◆ What needs to be done: Where does the string "give" appear in the listing below? Copy every line where it does.

◆ Data:

◇ ◇ ◇ ◇ ◇ ◇ ◇

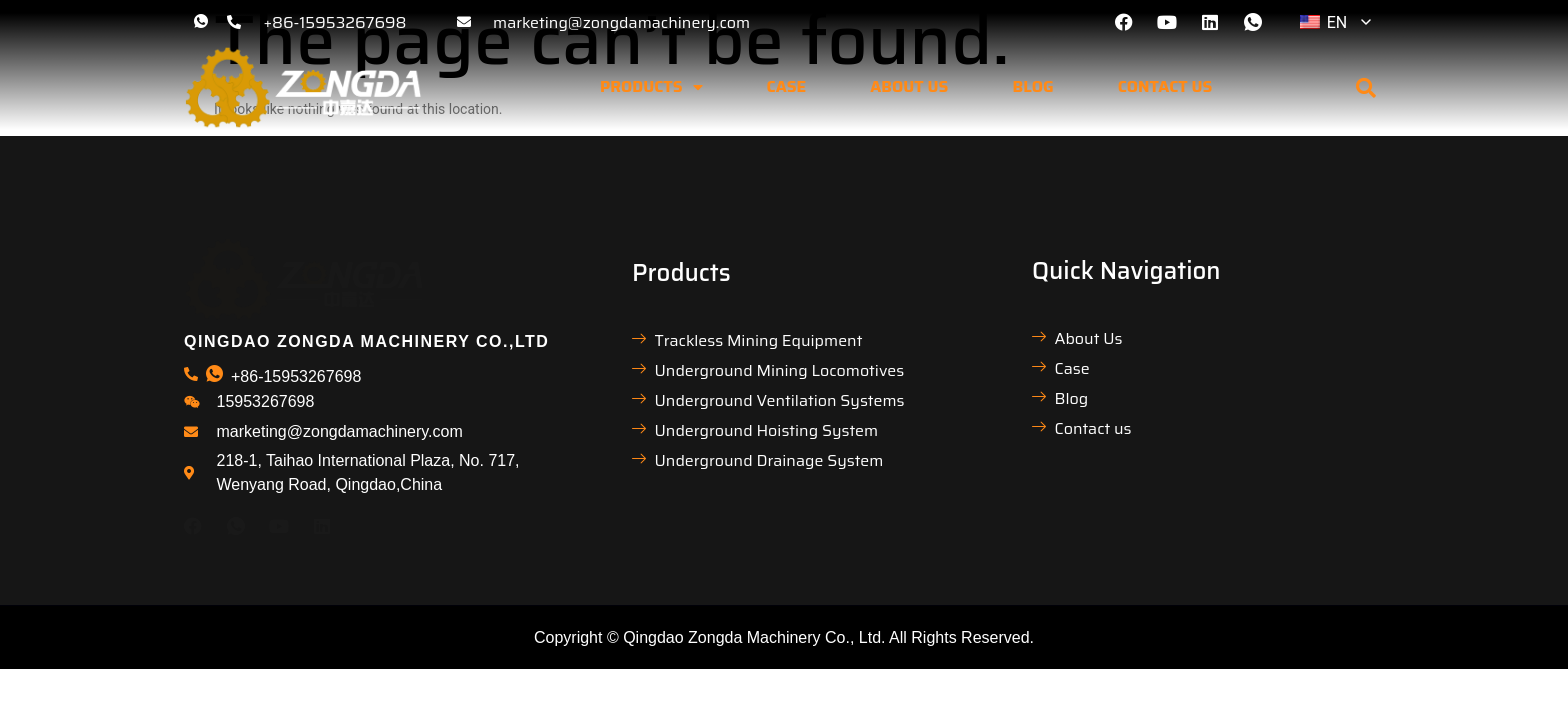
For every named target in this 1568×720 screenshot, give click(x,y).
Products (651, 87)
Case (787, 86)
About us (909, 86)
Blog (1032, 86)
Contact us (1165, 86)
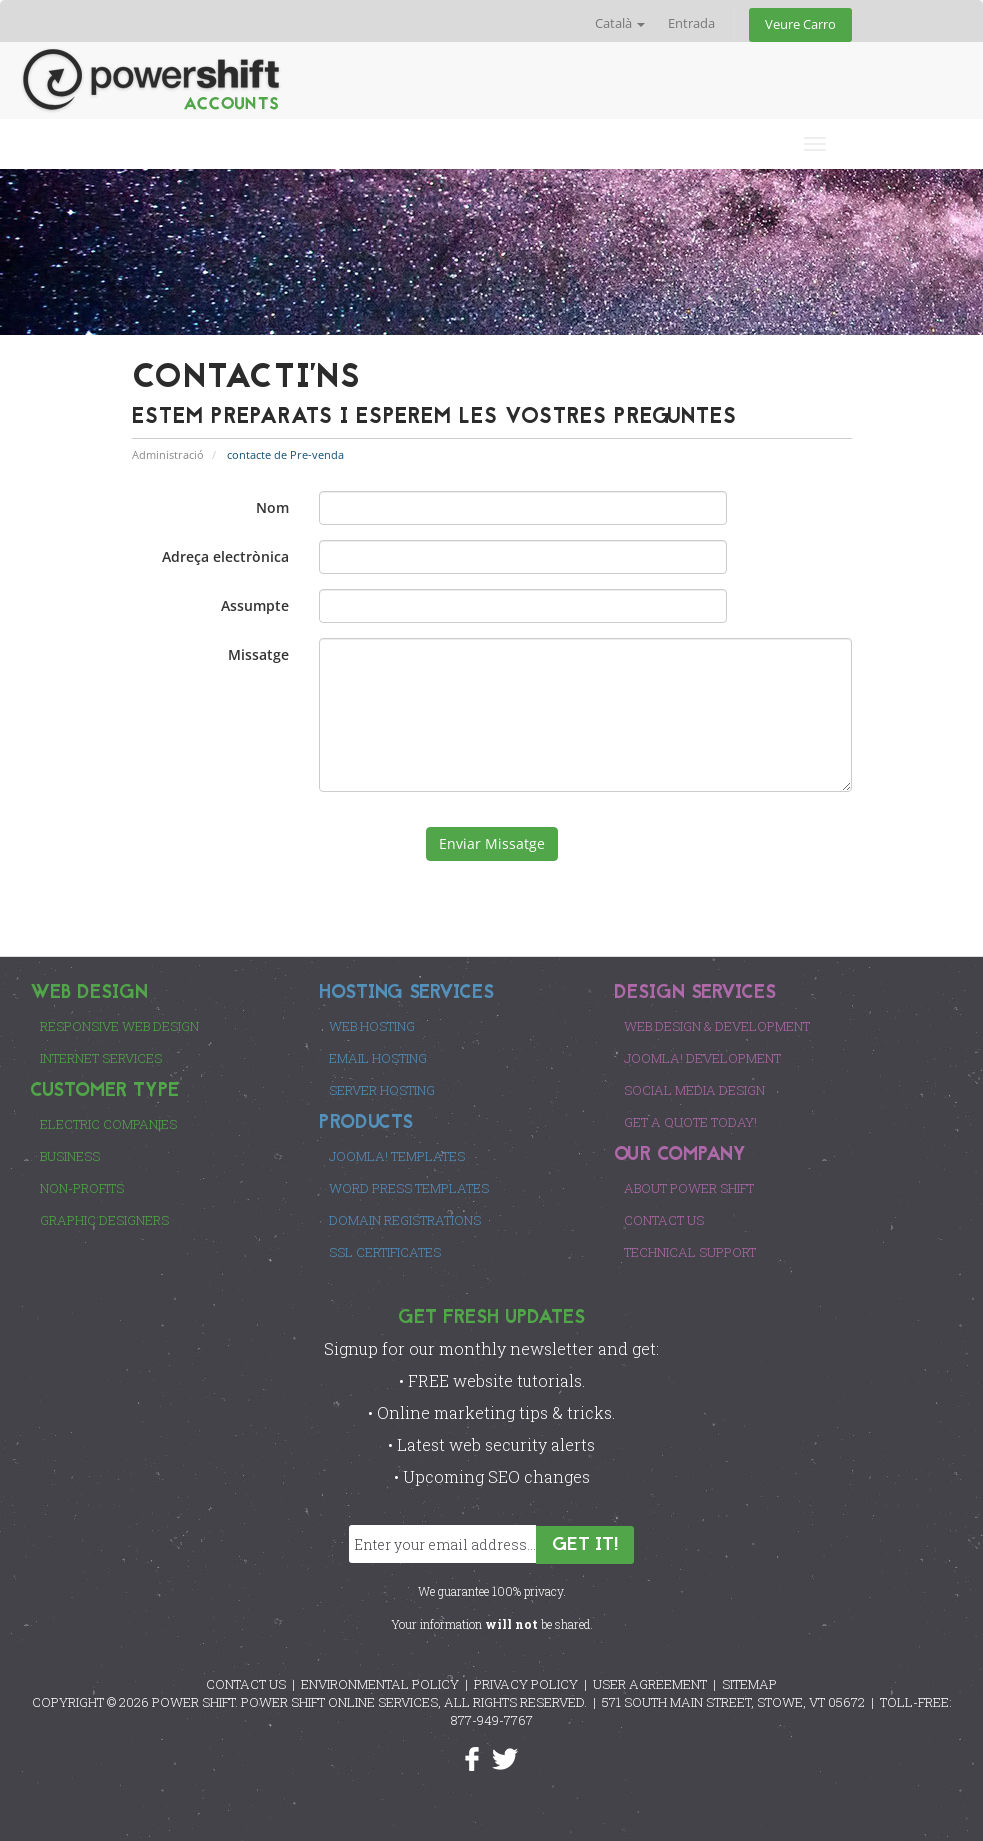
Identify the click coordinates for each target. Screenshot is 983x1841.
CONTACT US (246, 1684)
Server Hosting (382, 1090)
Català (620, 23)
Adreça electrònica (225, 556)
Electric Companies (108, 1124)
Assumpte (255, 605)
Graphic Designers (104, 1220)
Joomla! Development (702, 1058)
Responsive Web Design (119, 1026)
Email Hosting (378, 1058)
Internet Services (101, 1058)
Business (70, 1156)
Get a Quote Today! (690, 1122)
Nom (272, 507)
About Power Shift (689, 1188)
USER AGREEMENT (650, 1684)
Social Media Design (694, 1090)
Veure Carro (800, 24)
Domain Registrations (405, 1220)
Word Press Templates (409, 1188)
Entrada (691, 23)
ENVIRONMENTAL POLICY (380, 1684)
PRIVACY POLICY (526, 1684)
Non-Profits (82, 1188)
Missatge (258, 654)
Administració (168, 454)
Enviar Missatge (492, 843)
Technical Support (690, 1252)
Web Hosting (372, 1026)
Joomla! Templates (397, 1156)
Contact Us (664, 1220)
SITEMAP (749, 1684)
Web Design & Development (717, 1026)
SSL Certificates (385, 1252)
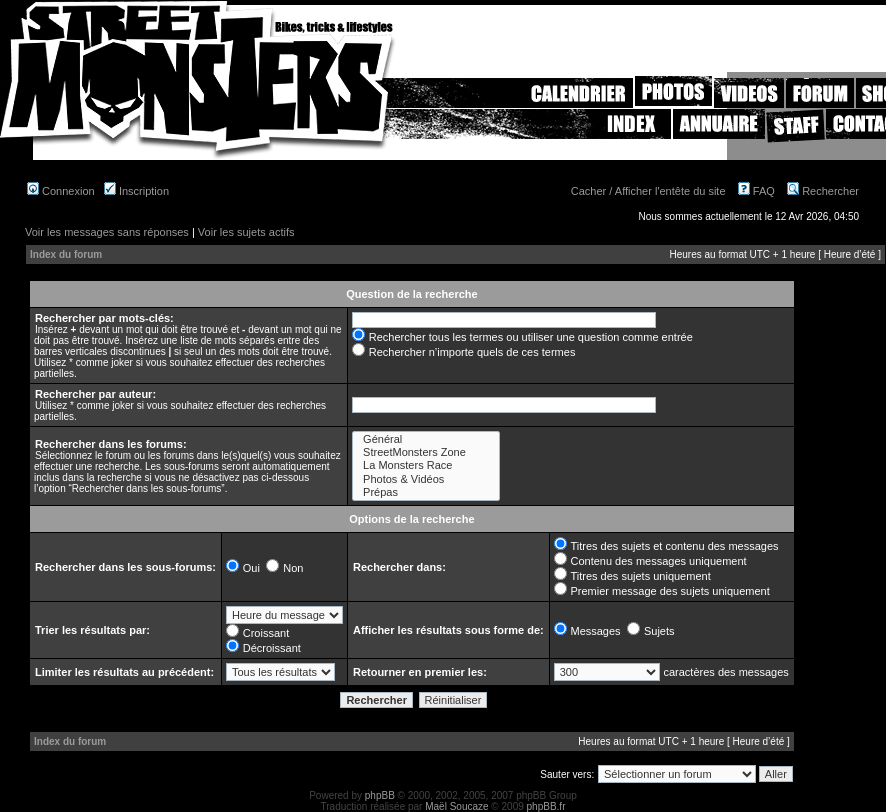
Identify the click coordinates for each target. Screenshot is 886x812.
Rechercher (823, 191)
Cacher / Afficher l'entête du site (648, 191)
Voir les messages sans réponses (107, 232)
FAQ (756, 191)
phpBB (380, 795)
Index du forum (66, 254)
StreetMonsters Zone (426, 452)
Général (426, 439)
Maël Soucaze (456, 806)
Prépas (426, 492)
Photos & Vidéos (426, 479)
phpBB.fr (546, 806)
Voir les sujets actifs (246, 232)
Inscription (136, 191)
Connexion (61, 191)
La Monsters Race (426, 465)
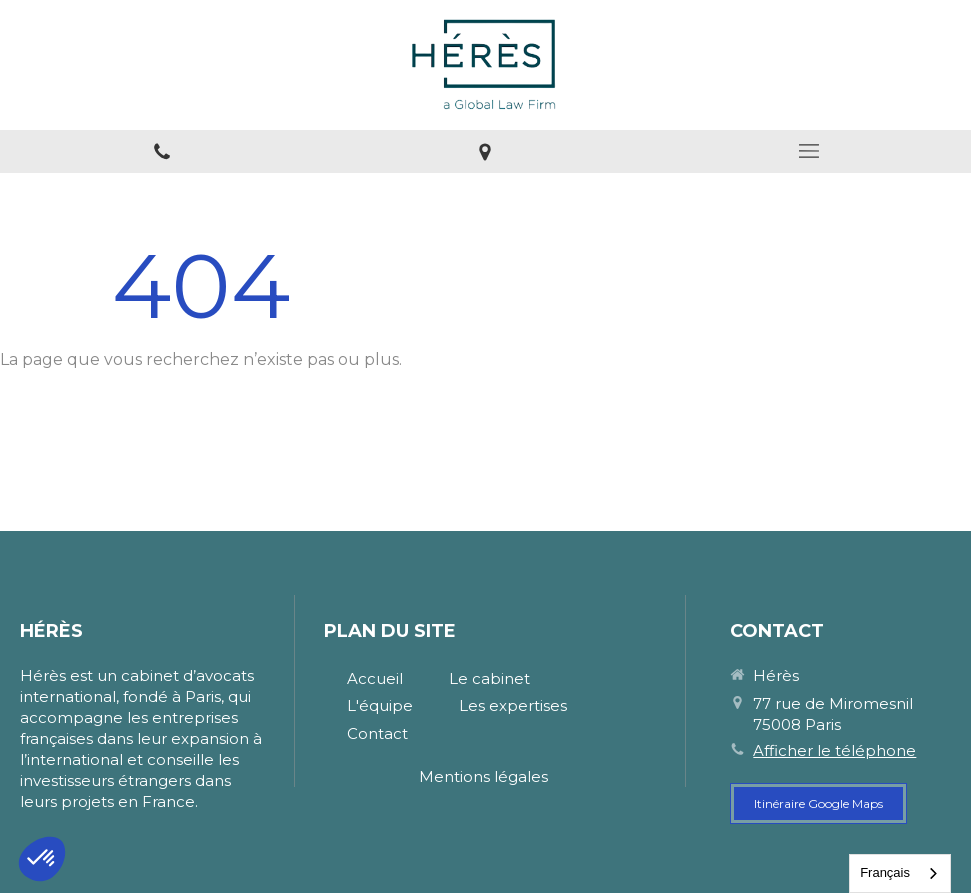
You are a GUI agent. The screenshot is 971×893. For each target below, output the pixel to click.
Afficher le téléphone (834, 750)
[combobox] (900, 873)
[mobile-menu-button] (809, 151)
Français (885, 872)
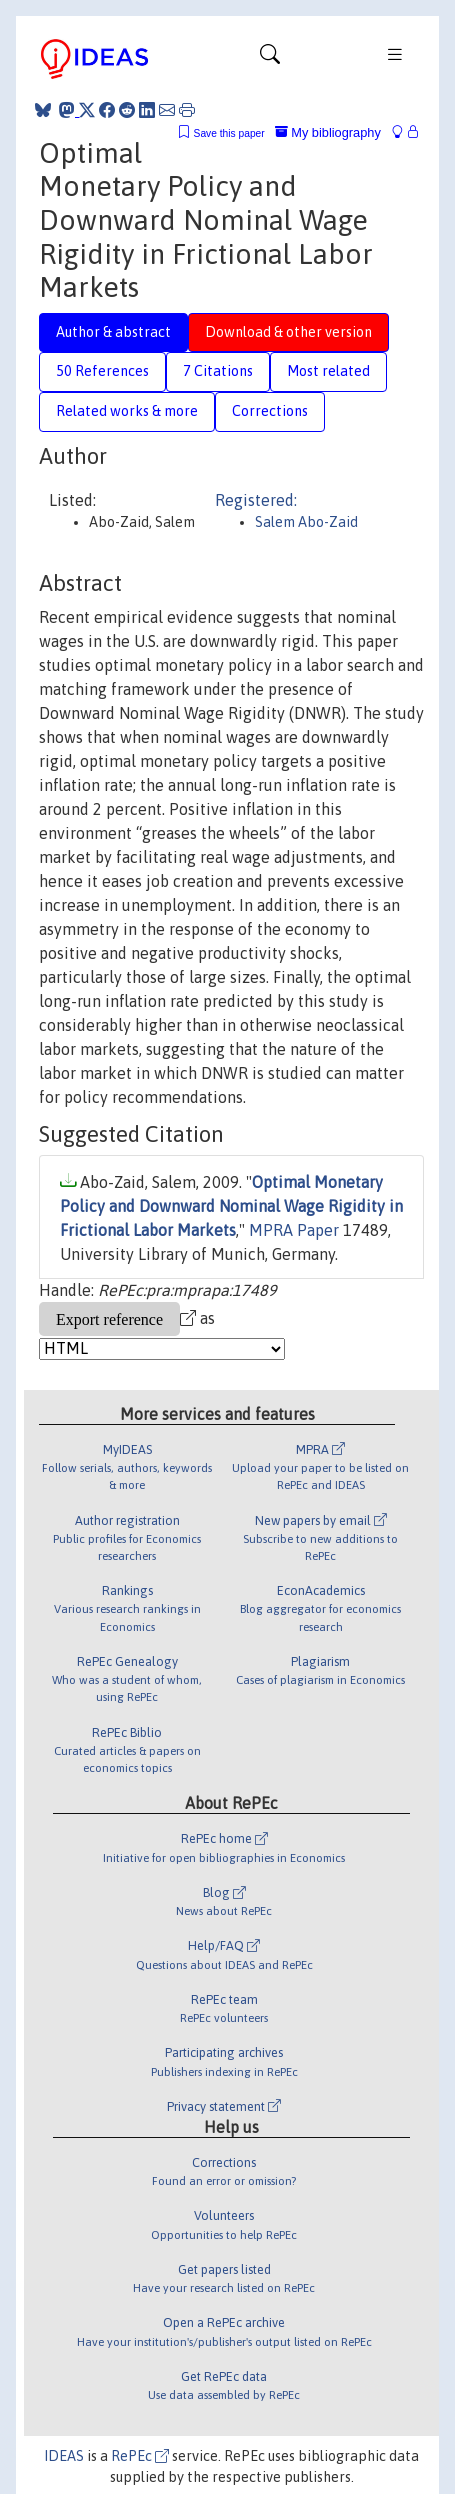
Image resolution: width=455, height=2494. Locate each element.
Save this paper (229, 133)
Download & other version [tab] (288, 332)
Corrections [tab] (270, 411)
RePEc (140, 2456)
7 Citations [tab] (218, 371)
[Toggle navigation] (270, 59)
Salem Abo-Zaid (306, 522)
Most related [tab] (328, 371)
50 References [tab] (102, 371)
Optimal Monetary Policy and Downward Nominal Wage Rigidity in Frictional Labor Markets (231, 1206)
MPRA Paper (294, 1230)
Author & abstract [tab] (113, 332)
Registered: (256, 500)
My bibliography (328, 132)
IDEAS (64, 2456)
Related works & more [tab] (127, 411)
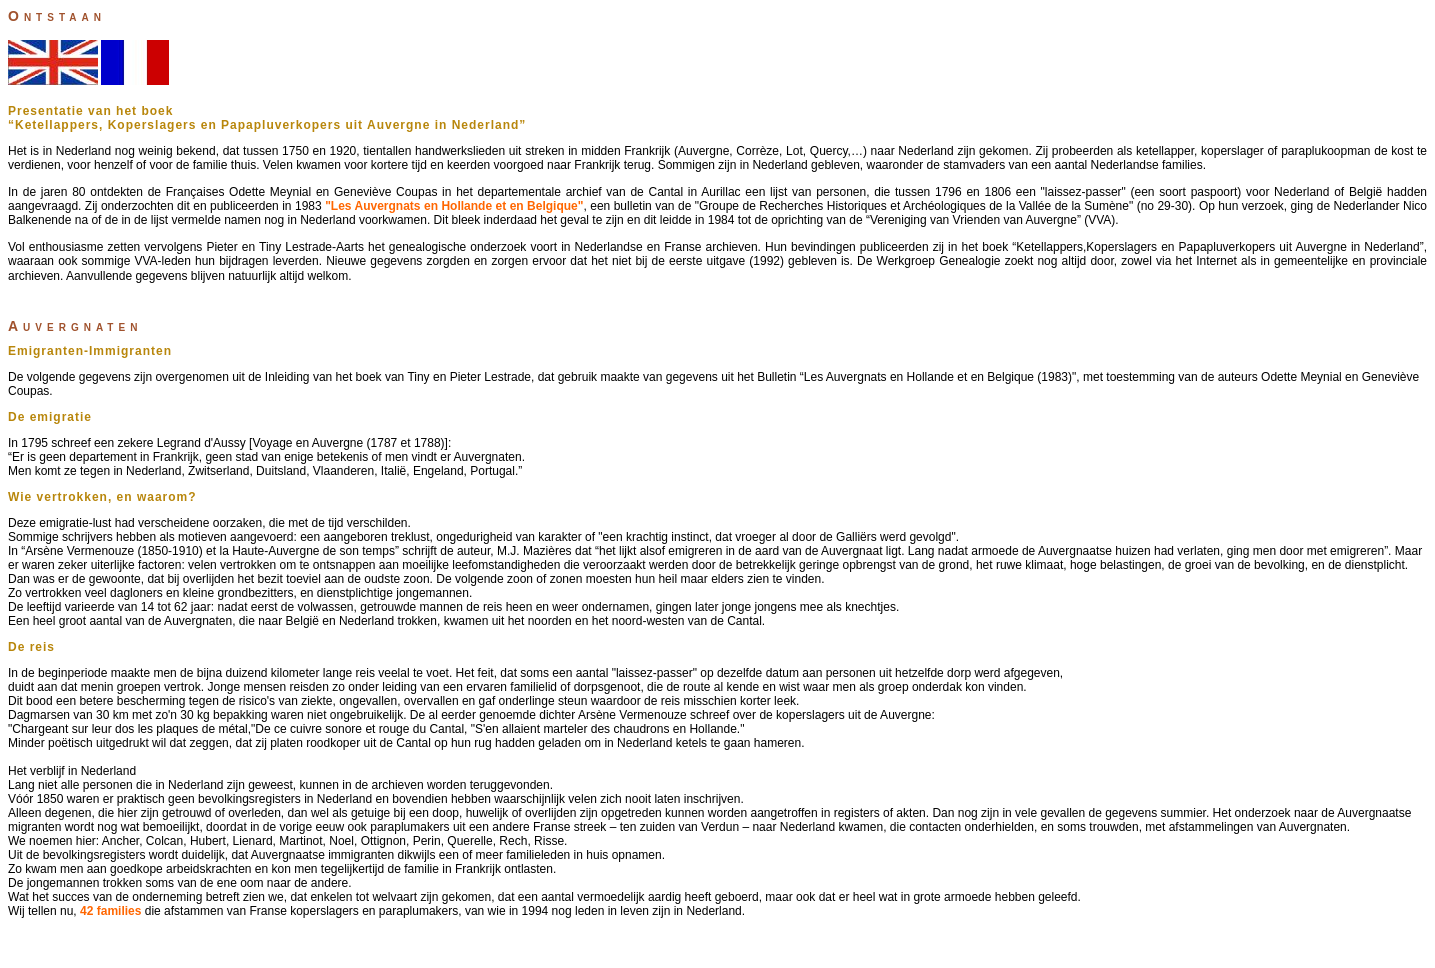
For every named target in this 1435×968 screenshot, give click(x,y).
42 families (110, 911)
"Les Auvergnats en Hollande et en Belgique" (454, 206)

◇ ◇ ◇ ◇ ◇ ◇ ◇

◆ Answer area:
For every named target in this 1568×720 screenshot, give click(x,y).
For every named target in this 1435×968 screenshot, give click(x,y).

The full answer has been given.